色の再現と表現にこだわる - はじめに

ここ数年で、カメラそのものをはじめ、パソコン ・ 記録メディア ・ ディスプレイ ・ 画像ソフト等、
『デジタル写真 ・ デジタル映像』 に関する様々な要素が大きく進化してまいりました
時代 や 環境、性能等の変化に伴って、『デジタル写真』 は次のステップに移ろうとしています

ここから書くことは、今までの内容と少し方向性が変わります

たぶんどんな物事でも同様かと思うのですが、デジタル機器の場合は特に進化が早く、それら関連する技術や性能 ・ 環境の変化に合わせて、いろんな意味での ”基準となる考え方” や ”平均値” 的なものもレベルアップしてまいります。

写真や映像関連機器に関しても多くの進化があったのですが、その中でも、ここ数年で特に大きな変化があったのが以下の3点かと思います。
  • 1:記録メディアの大容量化
  • 2:汎用 RAW 現像ソフトの進化
  • 3:
    4K の登場
もちろん、上記3点以外にも、例えば 『高性能ディスプレイの低価格化』 も極めて重要な要素ですし、あと、これはハード機器とは別のお話になるのですが、デジタル一眼の普及機が登場して10余年が経ち、ユーザーの方々のカメラや写真データを扱うこと自体の技術や意識のレベルが格段にアップし、さらにそれに比例して、『より品質の高い作品作り』 を目指すハイアマチュアの方も増えてまいりました。

正直申しまして、最近はお客様とお話ししていてもkenkenの方が勉強させて頂く場面の方が多いような気がしていまして、日々の仕事の流れ作業の中で、デジタル撮影とかデータの扱い技術に関する ”向上心 ・ 研究心 ・ 好奇心” のようなものが停滞気味だったと反省している次第です。

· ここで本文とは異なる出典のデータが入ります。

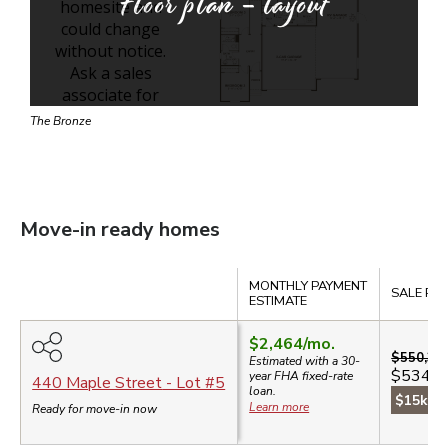
Floor plan - layout
The Bronze
Move-in ready homes
Compare
MONTHLY PAYMENT
SALE PRI
ESTIMATE
$2,464
/mo.
$550,39
Estimated with a 30-
$534,9
year
FHA
fixed-rate
440 Maple Street
- Lot #
5
loan.
$15k sa
Learn more
Ready for move-in now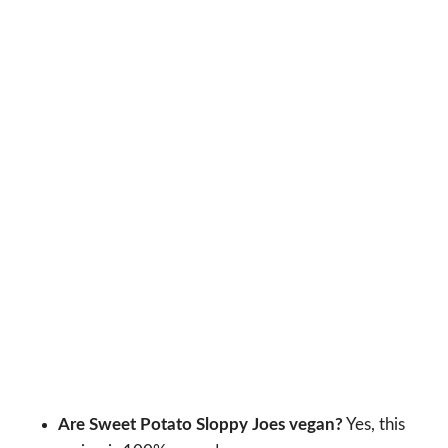
Are Sweet Potato Sloppy Joes vegan?
Yes, this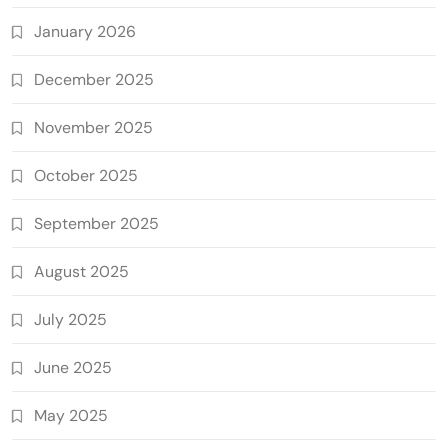
January 2026
December 2025
November 2025
October 2025
September 2025
August 2025
July 2025
June 2025
May 2025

kenken自身の自戒と勉強の意を含めて、今までのデジタルカメラ・写真撮影の基礎的な部分から、1歩進んだ 『データの扱い ・ RAW現像 ・ 色へのこだわり』 あたりのことへと、進んで行きたいと思います。

1:記録メディアの大容量化

デジタルカメラがデジタル機器である以上、”パソコンの性能” と ”記録メディア” とは、切っても切れない重要な関わりがあるのですが、ここ数年、特に 『記録メディア』 が大幅に進化 (大容量化&高速化) してきました。

コンパクトフラッシュにしても SD カードにしましても、3年ほど前はコスパ的な感覚では8GBあたりが一般的だったような気がするのですが、今では同じくらいのコスパ感覚で64GBや128GBほどもの大容量メディアが買えるようになってきています。
この間、もちろんデジカメ自体の平均的な画素数も向上して1枚当たりの容量も大きくなって来ているのですが、それでも、比率的に考えますと記録メディアの大容量化の方が2~3倍は上回っていると思われます。

これによって何が変わるかといいますと 『
一般的な日常使いでも常に RAW で撮影できるようになってきた
』 という点で、これは、少なくともkenkenにとっては、デジタル写真作品を創造していく上で革命的とも言えるほどの大きな変化・進化であるように思えています。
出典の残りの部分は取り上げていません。